Trabalho: Solidariedade e Tolerância
A vida moderna nos impõe, por toda parte, um ritmo alucinante que a todos vai levando de roldão, gerando desequilíbrios emocionais e frustrações que recaem sobre grande parte da humanidade. A impressão é de que somos, na realidade, verdadeiros degredados da felicidade, condenados em um campo de trabalhos forçados, sob permanente vigilância dos carcereiros e dos próprios companheiros, gladiadores como nós nessa frenética competição pela sobrevivência. No fim das contas, parece que a regra é: “Aqui quem não trabalha não come!”

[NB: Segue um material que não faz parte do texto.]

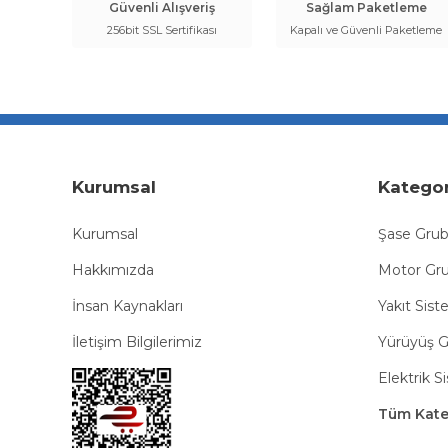
Güvenli Alışveriş
Sağlam Paketleme
256bit SSL Sertifikası
Kapalı ve Güvenli Paketleme
Kurumsal
Kategor
Kurumsal
Şase Gru
Hakkımızda
Motor Gr
İnsan Kaynakları
Yakıt Sist
İletişim Bilgilerimiz
Yürüyüş 
Elektrik S
Tüm Kateg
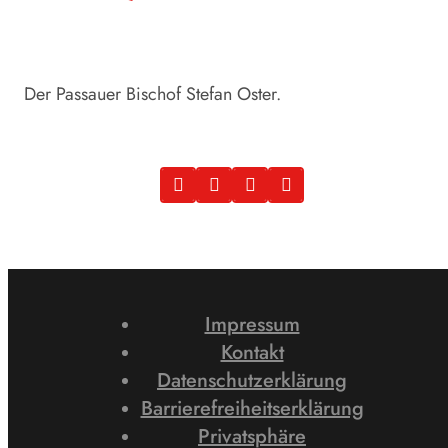
Der Passauer Bischof Stefan Oster.
Impressum
Kontakt
Datenschutzerklärung
Barrierefreiheitserklärung
Privatsphäre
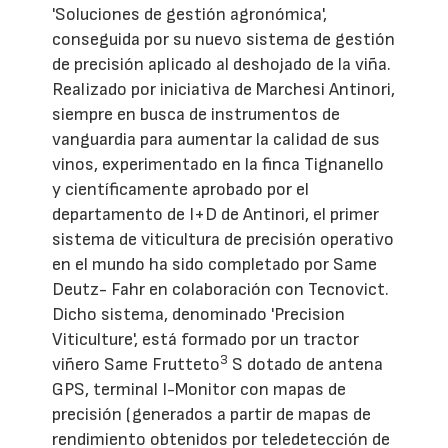
'Soluciones de gestión agronómica',
conseguida por su nuevo sistema de gestión
de precisión aplicado al deshojado de la viña.
Realizado por iniciativa de Marchesi Antinori,
siempre en busca de instrumentos de
vanguardia para aumentar la calidad de sus
vinos, experimentado en la finca Tignanello
y científicamente aprobado por el
departamento de I+D de Antinori, el primer
sistema de viticultura de precisión operativo
en el mundo ha sido completado por Same
Deutz- Fahr en colaboración con Tecnovict.
Dicho sistema, denominado 'Precision
Viticulture', está formado por un tractor
3
viñero Same Frutteto
S dotado de antena
GPS, terminal I-Monitor con mapas de
precisión (generados a partir de mapas de
rendimiento obtenidos por teledetección de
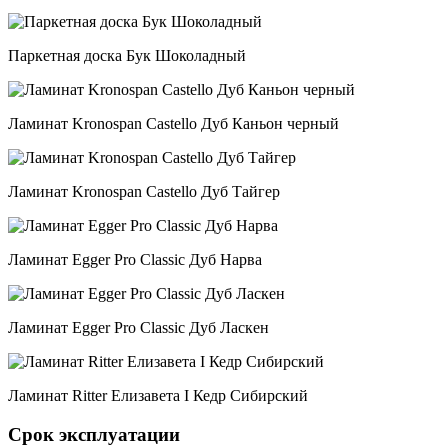
Паркетная доска Бук Шоколадный
Ламинат Kronospan Castello Дуб Каньон черный
Ламинат Kronospan Castello Дуб Тайгер
Ламинат Egger Pro Classic Дуб Нарва
Ламинат Egger Pro Classic Дуб Ласкен
Ламинат Ritter Елизавета I Кедр Сибирский
Срок эксплуатации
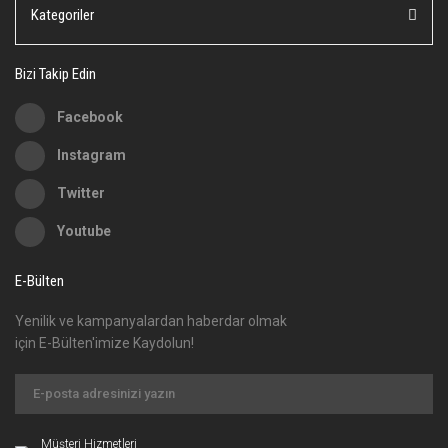
Ürün fiyatı diğer sitelerden daha pahalı.
Kategoriler
Bu ürüne benzer farklı alternatifler olmalı.
Bizi Takip Edin
Facebook
Instagram
Gönder
Twitter
Youtube
E-Bülten
Yenilik ve kampanyalardan haberdar olmak
için E-Bülten'imize Kaydolun!
Müşteri Hizmetleri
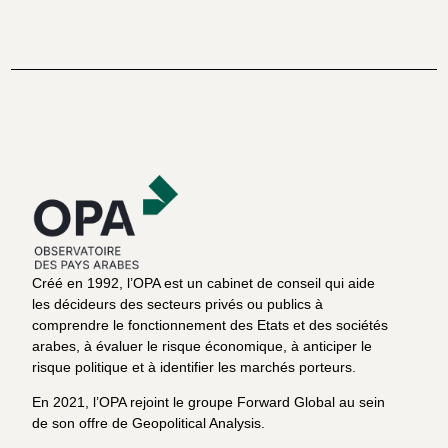
Créé en 1992, l’OPA est un cabinet de conseil qui aide
les décideurs des secteurs privés ou publics à
comprendre le fonctionnement des Etats et des sociétés
arabes, à évaluer le risque économique, à anticiper le
risque politique et à identifier les marchés porteurs.
En 2021, l’OPA rejoint le groupe Forward Global au sein
de son offre de Geopolitical Analysis.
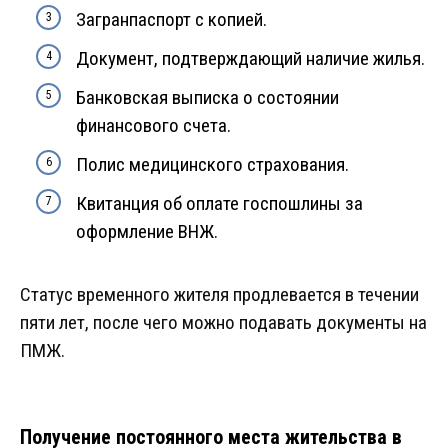
Загранпаспорт с копией.
Документ, подтверждающий наличие жилья.
Банковская выписка о состоянии
финансового счета.
Полис медицинского страхования.
Квитанция об оплате госпошлины за
оформление ВНЖ.
Статус временного жителя продлевается в течении
пяти лет, после чего можно подавать документы на
ПМЖ.
Получение постоянного места жительства в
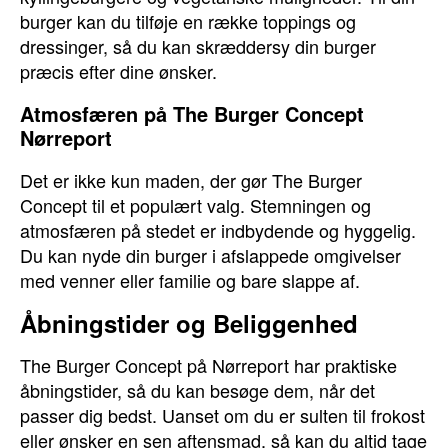
burger kan du tilføje en række toppings og
dressinger, så du kan skræddersy din burger
præcis efter dine ønsker.
Atmosfæren på The Burger Concept
Nørreport
Det er ikke kun maden, der gør The Burger
Concept til et populært valg. Stemningen og
atmosfæren på stedet er indbydende og hyggelig.
Du kan nyde din burger i afslappede omgivelser
med venner eller familie og bare slappe af.
Åbningstider og Beliggenhed
The Burger Concept på Nørreport har praktiske
åbningstider, så du kan besøge dem, når det
passer dig bedst. Uanset om du er sulten til frokost
eller ønsker en sen aftensmad, så kan du altid tage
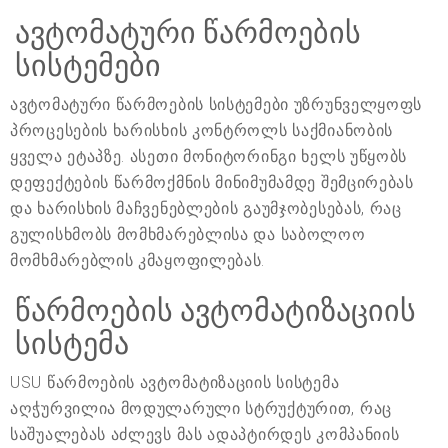
ავტომატური წარმოების
სისტემები
ავტომატური წარმოების სისტემები უზრუნველყოფს
პროცესების ხარისხის კონტროლს საქმიანობის
ყველა ეტაპზე. ასეთი მონიტორინგი ხელს უწყობს
დეფექტების წარმოქმნის მინიმუმამდე შემცირებას
და ხარისხის მაჩვენებლების გაუმჯობესებას, რაც
გულისხმობს მომხმარებლისა და საბოლოო
მომხმარებლის კმაყოფილებას.
წარმოების ავტომატიზაციის
სისტემა
USU წარმოების ავტომატიზაციის სისტემა
აღჭურვილია მოდულარული სტრუქტურით, რაც
საშუალებას აძლევს მას ადაპტირდეს კომპანიის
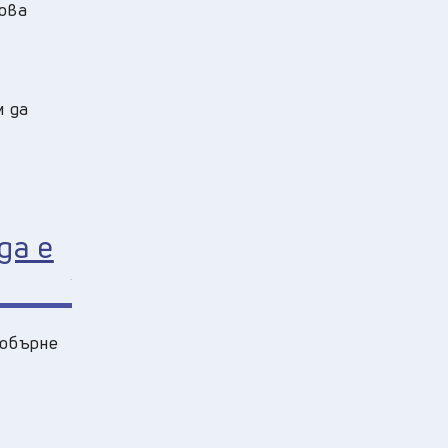
ова
м да
да е
 обърне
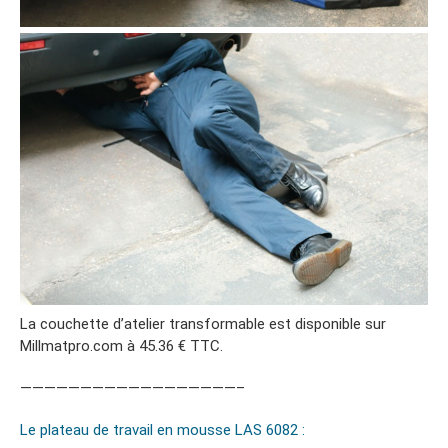
La couchette d’atelier transformable est disponible sur
Millmatpro.com à 45.36 € TTC.
——————————————————–
Le plateau de travail en mousse LAS 6082 :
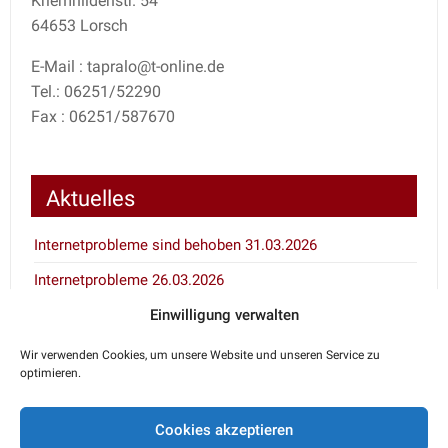
Kriemhildenstr. 54
64653 Lorsch
E-Mail : tapralo@t-online.de
Tel.: 06251/52290
Fax : 06251/587670
Aktuelles
Internetprobleme sind behoben 31.03.2026
Internetprobleme 26.03.2026
Einwilligung verwalten
Inventur 7.1. und 8.1.2026
Wir verwenden Cookies, um unsere Website und unseren Service zu
optimieren.
Notdienstkalender
Cookies akzeptieren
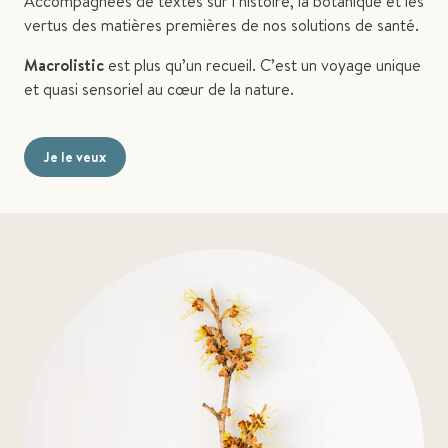
Accompagnées de textes sur l’histoire, la botanique et les
vertus des matières premières de nos solutions de santé.
Macrolistic
est plus qu’un recueil. C’est un voyage unique
et quasi sensoriel au cœur de la nature.
Je le veux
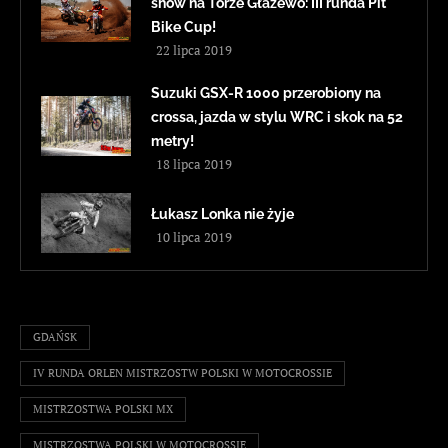
show na Torze Głażewo: III runda Pit
Bike Cup!
22 lipca 2019
Suzuki GSX-R 1000 przerobiony na
crossa, jazda w stylu WRC i skok na 52
metry!
18 lipca 2019
Łukasz Lonka nie żyje
10 lipca 2019
GDAŃSK
IV RUNDA ORLEN MISTRZOSTW POLSKI W MOTOCROSSIE
MISTRZOSTWA POLSKI MX
MISTRZOSTWA POLSKI W MOTOCROSSIE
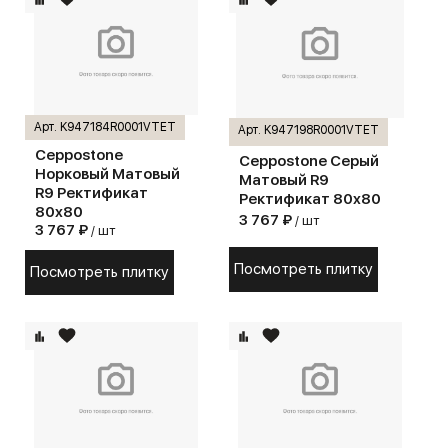
Арт. K947184R0001VTET
Арт. K947198R0001VTET
Ceppostone
Ceppostone Серый
Норковый Матовый
Матовый R9
R9 Ректификат
Ректификат 80x80
80x80
3 767 ₽
/ шт
3 767 ₽
/ шт
Посмотреть плитку
Посмотреть плитку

Para abertura desta reflexão, começamos pela indagação: “Na Doutrina Espírita, ‘trabalho’ tem o mesmo conceito que encontramos no comércio, na indústria, na prestação de serviços, nos órgãos governamentais?” Como seria o tratamento desta questão vista no contexto da Lei Divina ou Natural, eterna e imutável, a lei fundamental da alma humana? Considere-se, nesse sentido, que estamos em busca de referenciais básicos para as normas da vida, presentes na consciência das pessoas, ensinadas não apenas por palavras, mas principalmente pelos atos dos conhecidos profetas, afirmadas por Jesus, guia e modelo para a humanidade, leis escritas por toda parte, como palavras de sabedoria. Tratamos aqui de conceitos que se espalharam por toda parte, preparando o terreno para que pudesse receber a “semente”, leis escritas no livro da natureza, acessíveis aos homens de todos os tempos que as quiseram procurar, proclamadas por homens de bem. Essa verdade universal teria sido explicada e desenvolvida pela palavra dos Espíritos, em resposta às perguntas de Allan Kardec, em sua missão de “abrir os olhos aos cegos, confundir os orgulhosos, desmascarar os hipócritas”.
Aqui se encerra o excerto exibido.